Understanding the Gap Between DeepSeek V4 and Top US AI Models in One Chart: 8 Months Behind

Many tests have already evaluated the capabilities of DeepSeek V4. A research report by three senior researchers from the US Council on Foreign Relations showed it lags behind top US large models by approximately 7 months.

Now, the Artificial Intelligence Standards and Innovation Center (CAISI) under the US National Institute of Standards and Technology (NIST) has also evaluated DeepSeek V4. Their conclusion is that DeepSeek V4 lags behind the US by about 8 months, similar to the previous gap.

In their AI capability assessment results, DeepSeek V4 scored 800 points, while the current strongest model is GPT-5.5, with a score exceeding 1200 points. GPT-5.4 and Opus 4.6 also scored above 1000 points.

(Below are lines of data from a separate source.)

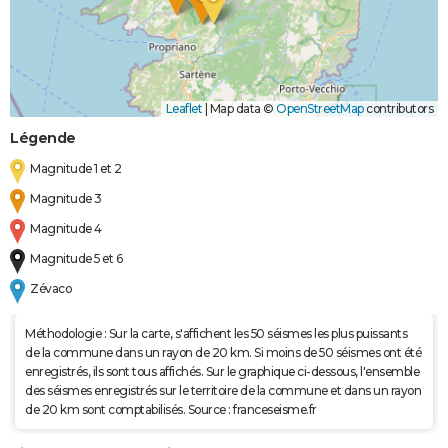
Leaflet
|
Map data ©
OpenStreetMap
contributors
Légende
Magnitude 1 et 2
Magnitude 3
Magnitude 4
Magnitude 5 et 6
Zévaco
Méthodologie : Sur la carte, s'affichent les 50 séismes les plus puissants
de la commune dans un rayon de 20 km. Si moins de 50 séismes ont été
enregistrés, ils sont tous affichés. Sur le graphique ci-dessous, l'ensemble
des séismes enregistrés sur le territoire de la commune et dans un rayon
de 20 km sont comptabilisés. Source : franceseisme.fr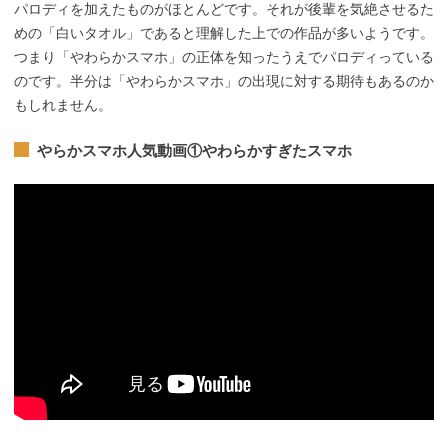
パロディを加えたものがほとんどです。それが後輩を気絶させるた
めの「白いタオル」であると理解した上での作品が多いようです。
つまり「やわらかスマホ」の正体を知ったうえでパロディっている
のです。半分は「やわらかスマホ」の出現に対する期待もあるのか
もしれません。
やらかスマホ人気動画①やわらかすぎたスマホ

DeepSeek V4's overall performance is comparable to GPT-5 from 8 months ago, but DeepSeek officials previously stated in their release report that it was comparable to GPT-5.4.

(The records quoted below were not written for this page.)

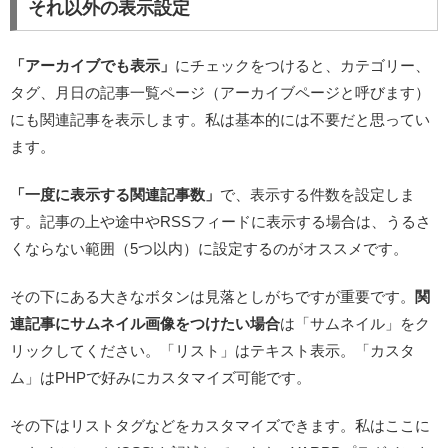
それ以外の表示設定
「アーカイブでも表示」
にチェックをつけると、カテゴリー、
タグ、月日の記事一覧ページ（アーカイブページと呼びます）
にも関連記事を表示します。私は基本的には不要だと思ってい
ます。
「一度に表示する関連記事数」
で、表示する件数を設定しま
す。記事の上や途中やRSSフィードに表示する場合は、うるさ
くならない範囲（5つ以内）に設定するのがオススメです。
その下にある大きなボタンは見落としがちですが重要です。
関
連記事にサムネイル画像をつけたい場合
は「サムネイル」をク
リックしてください。「リスト」はテキスト表示。「カスタ
ム」はPHPで好みにカスタマイズ可能です。
その下はリストタグなどをカスタマイズできます。私はここに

However, CAISI also acknowledged that DeepSeek V4 is the strongest Chinese large AI model they have evaluated, performing well in nine tests across five areas: networking, software engineering, natural sciences, abstract reasoning, and mathematics.

More importantly, DeepSeek V4 offers better value for money. Even compared to the most cost-effective GPT-5.4 mini large model in the US, DeepSeek V4 has lower costs in 4 out of 7 benchmark tests, ranging from 41% to 53% better.